Assim, e desde logo, conforme se referiu já, as disposições comunitárias relativas a tal matéria não contêm qualquer previsão específica relativa aos benefícios fiscais.

Por outro lado, a teleologia própria do regime dos benefícios fiscais opõe-se a que opere a transmissão do benefício fiscal em questão, por força da mera ocorrência de uma cisão simples, como a que está em questão nos presentes autos de processo arbitral.

Com efeito, e como resulta do art.º 14.º do EBF aplicável, os benefícios fiscais, ainda que automáticos, como é o caso, deixam de operar nos casos em que:

  1. O sujeito passivo tenha deixado de efectuar o pagamento de qualquer imposto sobre o rendimento, a despesa ou o património e das contribuições relativas ao sistema da segurança social, e se mantiver a situação de incumprimento;
  2. A dívida tributária não tenha sido objecto de reclamação, impugnação ou oposição, com a prestação de garantia idónea, quando exigível.

Ora, a permissão, pura e simples de transmissão de benefícios fiscais, por via de um processo de cisão simples, como o que está em causa nos autos, redundaria numa via aberta para a fraude à lei, podendo uma entidade que tivesse deixado de efectuar o pagamento de qualquer imposto sobre o rendimento, a despesa ou o património e das contribuições relativas ao sistema da segurança social, e se mantivesse na situação de incumprimento, cindir parte ou partes do seu património, de modo a nelas manter benefícios fiscais de que usufruísse, sem que lhe fossem infligidas as penalizações próprias da situação de incumprimento fiscal em que se tivesse constituído.

Daí que no regime da neutralidade fiscal das fusões e cisões, instituído no CIRC em vigor a partir do exercício de 2014, se tenha estatuído, no art.º 75.º-A, que passou a regular expressamente a matéria em questão, que, ao contrário das fusões realizadas ao abrigo do regime de neutralidade fiscal, as cisões apenas acarretariam a transmissão dos benefícios fiscais titulados pela sociedade cindida, mediante, para além do mais, autorização do membro do Governo responsável pela área das finanças, conforme estatuído pelo art.º 75.º-A do CIRC vigente a partir do exercício de 2014, controle este que se justifica, precisamente, em ordem a assegurar que a transmissão dos benefícios fiscais por via dos processos de cisão não tenha subjacente a lesão de qualquer interesse fiscalmente atendível.

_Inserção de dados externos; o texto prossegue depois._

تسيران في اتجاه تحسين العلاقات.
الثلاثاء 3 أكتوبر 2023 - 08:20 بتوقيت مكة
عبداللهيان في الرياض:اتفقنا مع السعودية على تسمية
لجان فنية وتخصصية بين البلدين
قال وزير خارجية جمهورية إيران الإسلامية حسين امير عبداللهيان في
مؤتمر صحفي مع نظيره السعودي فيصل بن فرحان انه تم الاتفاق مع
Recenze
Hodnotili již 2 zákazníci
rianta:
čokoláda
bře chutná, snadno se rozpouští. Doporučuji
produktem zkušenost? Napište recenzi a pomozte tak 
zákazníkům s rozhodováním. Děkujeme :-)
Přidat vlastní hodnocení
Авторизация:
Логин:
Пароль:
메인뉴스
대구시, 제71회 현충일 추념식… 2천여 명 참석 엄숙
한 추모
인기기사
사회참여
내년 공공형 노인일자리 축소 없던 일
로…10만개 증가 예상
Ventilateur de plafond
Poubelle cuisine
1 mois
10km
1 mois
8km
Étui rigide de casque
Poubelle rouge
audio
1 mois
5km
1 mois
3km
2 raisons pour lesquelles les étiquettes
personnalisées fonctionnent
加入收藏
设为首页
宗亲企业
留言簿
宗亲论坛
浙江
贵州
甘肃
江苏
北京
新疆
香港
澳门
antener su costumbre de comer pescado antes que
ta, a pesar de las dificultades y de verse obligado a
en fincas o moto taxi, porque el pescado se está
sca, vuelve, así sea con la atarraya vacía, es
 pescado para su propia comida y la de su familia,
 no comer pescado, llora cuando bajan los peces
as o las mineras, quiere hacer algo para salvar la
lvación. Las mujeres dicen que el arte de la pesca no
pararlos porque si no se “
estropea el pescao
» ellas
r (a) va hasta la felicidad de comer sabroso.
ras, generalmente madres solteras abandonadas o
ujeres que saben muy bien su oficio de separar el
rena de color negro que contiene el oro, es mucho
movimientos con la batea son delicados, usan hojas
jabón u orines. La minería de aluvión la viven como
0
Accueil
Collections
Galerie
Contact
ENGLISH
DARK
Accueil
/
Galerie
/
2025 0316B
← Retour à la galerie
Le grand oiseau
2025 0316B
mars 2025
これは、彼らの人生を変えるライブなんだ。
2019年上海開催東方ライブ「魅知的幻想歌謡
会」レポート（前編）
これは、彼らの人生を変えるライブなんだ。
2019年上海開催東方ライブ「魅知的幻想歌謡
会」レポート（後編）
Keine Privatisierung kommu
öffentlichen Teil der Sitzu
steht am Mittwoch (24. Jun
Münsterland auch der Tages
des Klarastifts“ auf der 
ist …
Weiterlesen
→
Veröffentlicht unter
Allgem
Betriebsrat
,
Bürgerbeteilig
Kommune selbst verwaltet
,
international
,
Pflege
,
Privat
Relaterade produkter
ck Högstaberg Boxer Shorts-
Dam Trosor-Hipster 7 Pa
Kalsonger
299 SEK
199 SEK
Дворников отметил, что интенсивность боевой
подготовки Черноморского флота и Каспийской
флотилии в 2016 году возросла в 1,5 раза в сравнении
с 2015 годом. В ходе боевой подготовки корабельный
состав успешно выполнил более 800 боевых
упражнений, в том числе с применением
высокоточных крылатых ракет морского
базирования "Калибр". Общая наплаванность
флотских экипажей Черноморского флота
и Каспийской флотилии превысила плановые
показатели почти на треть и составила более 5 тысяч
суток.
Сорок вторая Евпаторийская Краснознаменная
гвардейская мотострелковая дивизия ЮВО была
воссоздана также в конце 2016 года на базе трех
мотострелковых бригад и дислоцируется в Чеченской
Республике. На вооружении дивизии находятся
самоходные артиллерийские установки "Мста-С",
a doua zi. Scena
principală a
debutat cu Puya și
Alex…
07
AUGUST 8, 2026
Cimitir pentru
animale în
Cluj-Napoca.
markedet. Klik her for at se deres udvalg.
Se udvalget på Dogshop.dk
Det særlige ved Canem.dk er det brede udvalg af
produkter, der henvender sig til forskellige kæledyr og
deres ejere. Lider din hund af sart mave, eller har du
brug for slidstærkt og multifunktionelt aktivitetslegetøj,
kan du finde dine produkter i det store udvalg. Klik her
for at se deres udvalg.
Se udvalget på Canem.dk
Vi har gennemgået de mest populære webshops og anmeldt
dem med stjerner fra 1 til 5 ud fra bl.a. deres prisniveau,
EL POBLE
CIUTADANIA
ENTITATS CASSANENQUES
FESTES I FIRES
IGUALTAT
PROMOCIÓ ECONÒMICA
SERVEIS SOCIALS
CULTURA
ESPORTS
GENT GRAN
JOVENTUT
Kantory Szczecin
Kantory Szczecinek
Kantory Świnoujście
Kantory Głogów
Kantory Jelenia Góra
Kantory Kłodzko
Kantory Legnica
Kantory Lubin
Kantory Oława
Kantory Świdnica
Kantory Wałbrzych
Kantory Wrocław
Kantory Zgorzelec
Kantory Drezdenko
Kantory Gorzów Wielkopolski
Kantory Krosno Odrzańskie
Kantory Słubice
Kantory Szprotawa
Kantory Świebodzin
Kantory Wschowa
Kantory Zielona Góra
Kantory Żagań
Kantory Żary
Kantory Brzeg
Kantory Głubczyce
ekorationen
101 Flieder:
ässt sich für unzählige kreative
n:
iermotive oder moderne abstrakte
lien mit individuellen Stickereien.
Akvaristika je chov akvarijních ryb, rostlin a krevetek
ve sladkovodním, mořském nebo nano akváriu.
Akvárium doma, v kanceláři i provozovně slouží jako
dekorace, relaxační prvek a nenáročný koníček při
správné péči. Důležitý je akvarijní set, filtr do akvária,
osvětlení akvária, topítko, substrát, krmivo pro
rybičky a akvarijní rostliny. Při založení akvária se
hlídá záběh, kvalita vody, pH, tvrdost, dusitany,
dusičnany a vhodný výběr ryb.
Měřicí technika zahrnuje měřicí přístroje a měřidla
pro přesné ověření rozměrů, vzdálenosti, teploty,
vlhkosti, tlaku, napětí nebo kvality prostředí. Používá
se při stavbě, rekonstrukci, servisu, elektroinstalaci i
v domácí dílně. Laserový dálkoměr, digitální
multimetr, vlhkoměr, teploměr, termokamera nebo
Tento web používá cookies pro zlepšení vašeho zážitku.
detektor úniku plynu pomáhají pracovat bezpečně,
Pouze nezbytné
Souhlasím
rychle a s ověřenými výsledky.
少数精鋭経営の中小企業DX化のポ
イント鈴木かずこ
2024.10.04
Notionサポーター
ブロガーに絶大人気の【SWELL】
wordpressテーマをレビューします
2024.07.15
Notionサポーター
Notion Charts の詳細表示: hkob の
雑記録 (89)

Daqui decorre, sem margem para dúvidas, crê-se, que ao contrário do que pretende a Requerente, a transmissão de benefícios fiscais da natureza do que está em causa nos presentes autos de processo arbitral, no contexto de um processo de cisão simples, não ocorre de forma automática, nem da natureza do regime fiscal de neutralidade de que aquelas operações (de cisão simples) possam usufruir, nem estava autorizada no quadro do regime legal vigente à data da cisão sub iudice.

Esta matéria, de resto, foi já analisada com pertinência e profundidade no âmbito do processo arbitral n.º 83/2013-T, do CAAD, com cujos fundamentos, na generalidade, se concorda, e que aqui, por brevidade, se opta por não transcrever.

 

*

Subsidiariamente, alega a Requerente que “a transferência dos colaboradores para a Requerente, no âmbito da cisão da "B...", pode ser encarada como a criação de posto(s) de trabalho, dito de outro modo, correspondem a novas entradas de colaboradores na esfera de uma nova entidade, neste caso da "A...", devendo esta avaliar se cumpre, ou não, os pressupostos exigidos no artigo 19.º do EBF sobre criação de empregos.”, sendo que “neste cenário, (...) a "A..." estaria em condições de aproveitar o benefício fiscal à CLE relativamente àqueles colaboradores no exercício de 2011 e, bem assim, nos exercícios posteriores, até completar 5 anos, uma vez que (i) aqueles colaboradores, apesar de elegíveis na esfera da "B...", não foram considerados, na esfera daquela sociedade, para efeitos do benefício fiscal em apreço e (ii) reuniriam as condições para serem considerados como entrada elegível na esfera da "A..." em 2011.”.

            Louva-se, ainda, a Requerente numa passagem, que invoca, da decisão do recurso hierárquico, que transcreve como afirmando que “"qualquer outra empresa para onde ele [colaborador] seja transferido terá ou não direito a benefício idêntico conforme cumpra ou não, por sua vez, os pressupostos exigidos no artigo do EBF sobre criação de empregos".”.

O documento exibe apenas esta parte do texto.